Llosa’s concepts from the first two films simply did not translate well when brought into an English-speaking context – and by cinematic standards, of course, by “English” I also mean by “world” standards, since English is largely the lingua franca of transnational cinematic practice. She is hardly the first director whose work has been received poorly when brought into English: for example, Wong Kar-wai’s My Blueberry Nights (2007). Instead of “going native,” as it were, Aloft can be seen as an example of what happens when a director who has achieved legitimacy as a regionally identified auteur “goes world.” Such directors may not have altered much from their original aesthetic styles and choices – but because the location and language changes, the reception to the film skews to the negative. To put it another way, the very elements that made The Milk of Sorrow an international success on the film festival circuit – and turned both international and Peruvian attention to Claudia Llosa herself as the most significant contemporary Peruvian auteur – were now found to be lacking when transposed visually and geographically to English-language Canada.
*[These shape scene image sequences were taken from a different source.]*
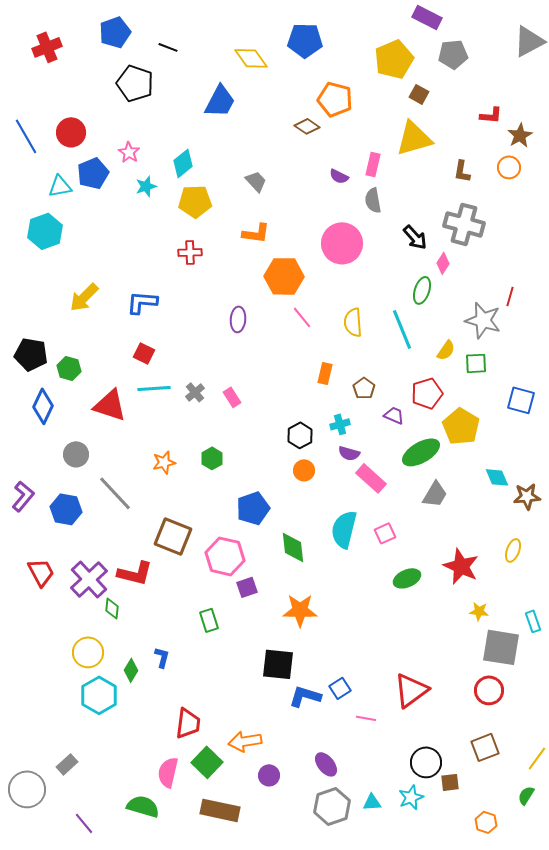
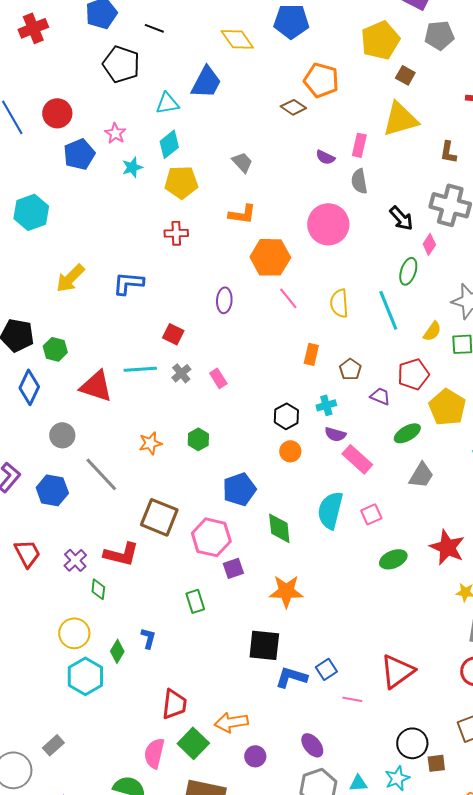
cyan triangle: (60, 186) -> (167, 103), moved
red square: (144, 353) -> (173, 334), moved
green ellipse: (421, 452) -> (407, 433), size x0.7
purple cross: (89, 579) -> (75, 560), size x0.6

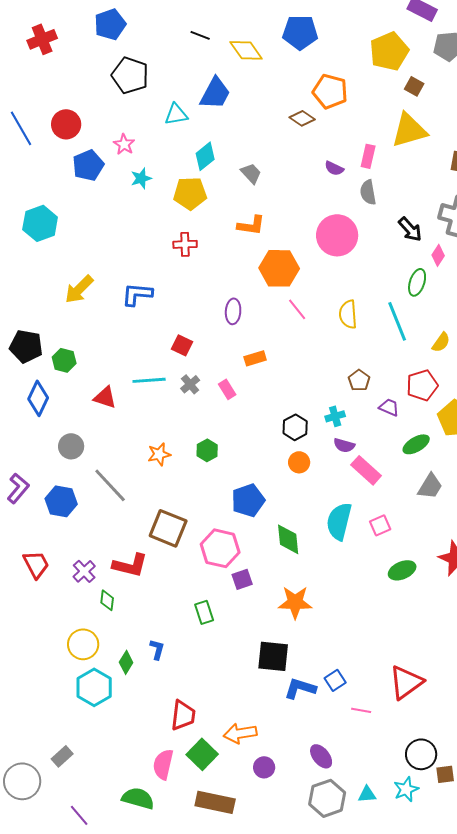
black line: (154, 28) -> (200, 35), moved
cyan diamond: (169, 144) -> (205, 156), moved
orange rectangle: (311, 354) -> (255, 358), moved, turned 60
red triangle: (96, 386) -> (105, 397), size x0.7

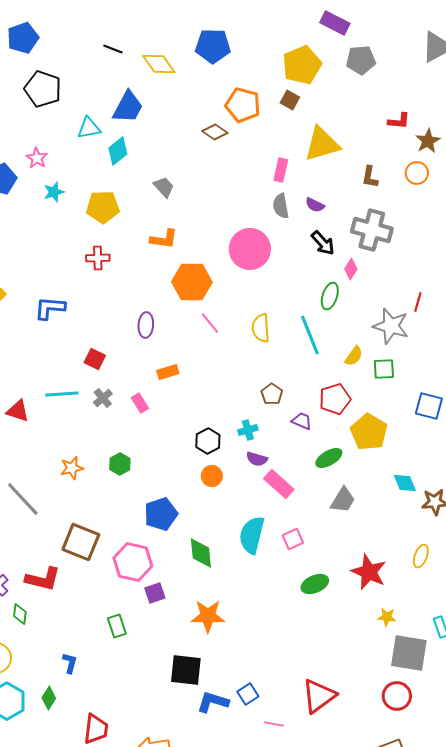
brown square: (414, 86) -> (290, 100), moved
cyan diamond: (205, 156) -> (118, 151), moved
purple semicircle: (334, 168) -> (315, 205), moved
green diamond: (126, 662) -> (49, 698), moved

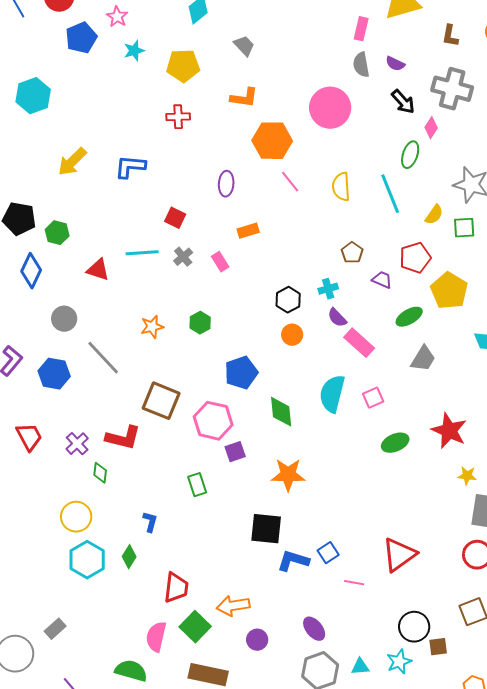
purple semicircle: (257, 459) -> (337, 318), turned 30

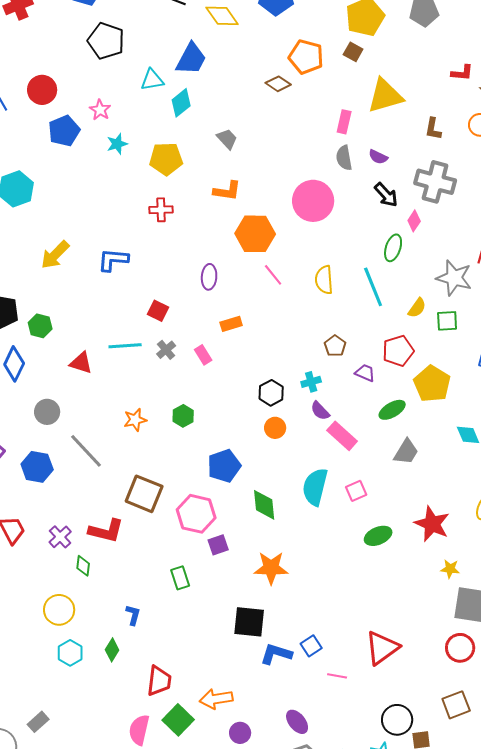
cyan hexagon: (87, 560) -> (70, 653), size x0.7

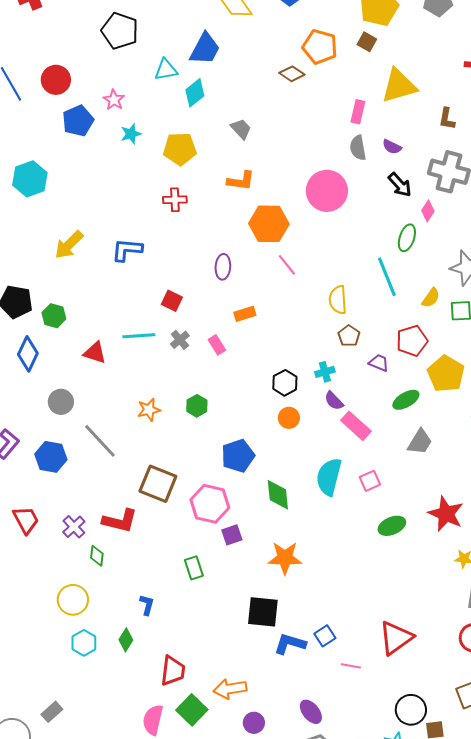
yellow semicircle: (324, 280) -> (338, 300), moved

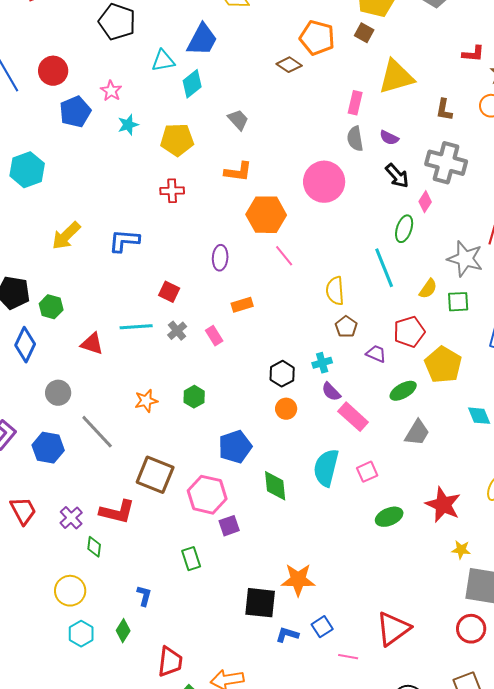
orange star: (285, 558) -> (298, 580), moved
blue L-shape: (290, 644) -> (287, 635), size x0.7

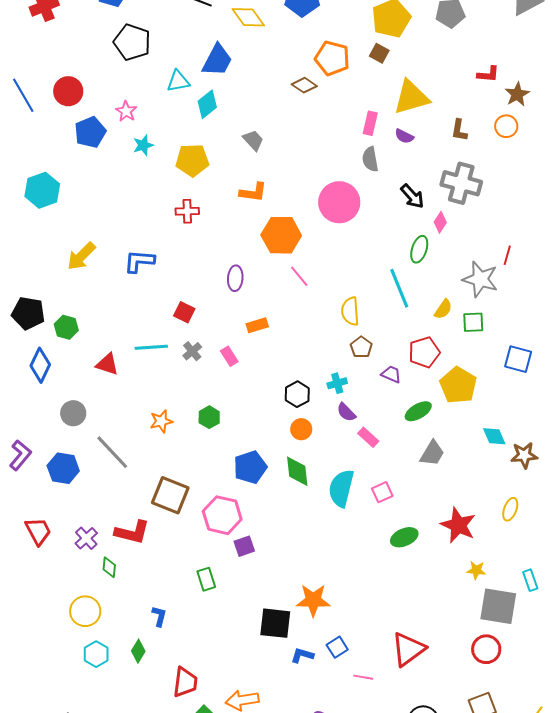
purple semicircle: (389, 138) -> (404, 136), moved
pink rectangle: (353, 417) -> (368, 437), size x0.7
green diamond: (275, 486) -> (297, 471), moved

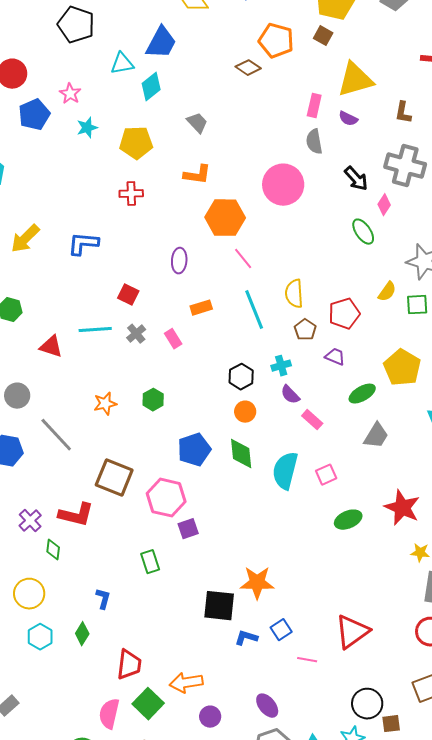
green ellipse: (419, 249) -> (363, 232), turned -52
cyan line: (399, 288) -> (254, 310), moved
red pentagon: (424, 352) -> (344, 314), moved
This idea is furthered when looking at criticism outside the English language: Peruvian and Spanish film critics also referenced her earlier work, but responded positively to No llores, vuela (literally, Don’t Cry, Fly, the original title of the film and how it was released in Spanish): “The result,” gushed Peruvian Juan Jose Beteta, “is a pure and sober cinematic distillation that places [Aloft] at the same excellent level as [Llosa’s] earlier films.”
I wanted to put these two strains of criticism – the English vs. the Spanish – against one another as both explore Claudia Llosa as a Peruvian, as an auteur and as both those concepts at once; since the critics had done so, I also wanted to allow her earlier work to visually dialogue with the one considered a failure. There are racist, sexist and regionalist implications within these critiques: why is allegorical mysticism considered natural in Peru, but “mumbo jumbo” when it comes out of the mouth of Jennifer Connolly in Canada? My original idea was to simply recut the studio trailer for the film, employing the textual imbalances of the statements in both languages against the film itself – but there was something about the rhetorical strategies of these critiques that demanded literally more breathing room to make such positions. Whereas in earlier videographic essays I have largely eschewed voice-over narration, here I have employed others to stand in for the variety of voices. I felt it was important to hear these different perspectives, reflected in different languages, clashing against one another.